Extracted page text data:
· · ·

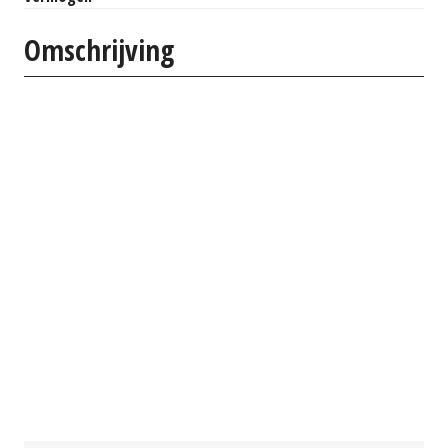
Omschrijving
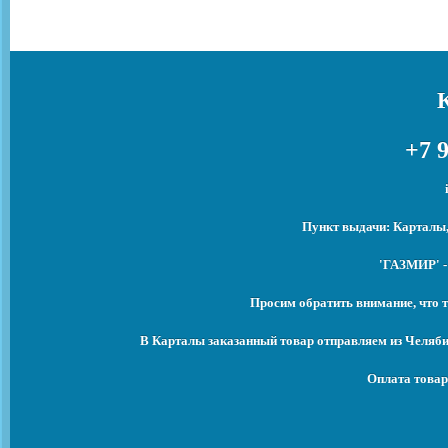
+7 9
Пункт выдачи: Карталы,
'ГАЗМИР' -
Просим обратить внимание, что т
В Карталы заказанный товар отправляем из Челяби
Оплата товар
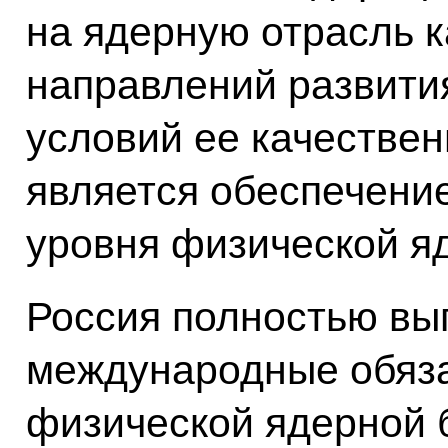
на ядерную отрасль к
направлений развити
условий ее качестве
является обеспечени
уровня физической я
Россия полностью вы
международные обяза
физической ядерной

· · ·

**Exercise requirements:**
Since the pictures are not wanted, write out the rest of the data exactly as it reads.

**Solution to this task:**
Omschrijving
+7 9
Пункт выдачи: Карталы,
'ГАЗМИР' -
Просим обратить внимание, что т
В Карталы заказанный товар отправляем из Челяби
Оплата товар
на ядерную отрасль к
направлений развити
условий ее качестве
является обеспечени
уровня физической я
Россия полностью вы
международные обяза
физической ядерной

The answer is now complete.